1940 novel by Australian writer Arthur Upfield

Bushranger of the Skies (1940) is a novel by Australian writer Arthur Upfield. It is the eighth of the author's novels to feature his recurring character Detective Inspector Napoleon 'Bony' Bonaparte. It was originally published in the Australia by Angus & Robertson in 1940.

The novel is also known under the title No Footprints in the Bush.

==Abstract==
While on his way to McPherson's Station to meet the local Police Sargeant, Bony witnesses a plane bomb the policeman's car, killing him instantly. Bony then continues on to the station determined to identify the murderer.

==Location==
The action of the novel takes place at "McPherson's Station", 80 miles northwest of Shaw's Lagoon, South Australia.

==Publishing history==
Following the book's initial publication by Angus & Robertson in 1940 it was subsequently published as follows:

- Doubleday Books, USA, 1944 (as No Footprints in the Bush)
- Penguin, UK, 1949 (as No Footprints in the Bush)
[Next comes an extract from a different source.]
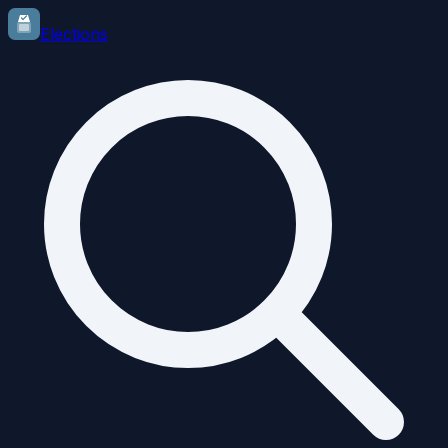
Elections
and subsequent paperback, ebook and audio book editions.

The novel was also translated into German in 1965.

==Critical reception==

A reviewer in The Advertiser wrote of the novel: "Apart from the thrilling story Mr. Upfield conveys with a sure hand the atmosphere of the burning heart of Australia, and writes some really clever sketches of the aborigines and their customs. For these things alone the book is well worth reading."

Writing on the website "Vintage Pop Fictions", a critic stated: "The difficulty facing a man like Bony, caught between two cultures and with strong loyalties to both, is a major underlying theme of all the Bony stories but in this novel it takes centre stage. All the central characters in this story are in their own ways in the same position as Bony, caught halfway between cultures. Bony has come to terms with his own situation but the other characters have not...Upfield's treatment of these problems might seem old-fashioned but that's a superficial view. Once you put aside the fact that he uses terms that are now forbidden (such as half-caste) you'll find that his views on these matters are perceptive and deeply sympathetic. He refuses to idealise either the whites or the Aboriginals or those of mixed race but he is fundamentally sympathetic to all three points of view and he is also fundamentally optimistic. Of course the book was written in a much more optimistic age. Perhaps the tragedy of our own times is the we've lost that optimism."

==Television adaptation==
The novel was adapted for television in 1973 in a one-hour episode, titled "Boney and the Black Clansman", of the Boney series. It was directed by Barry Davis, from a script by Ted Roberts.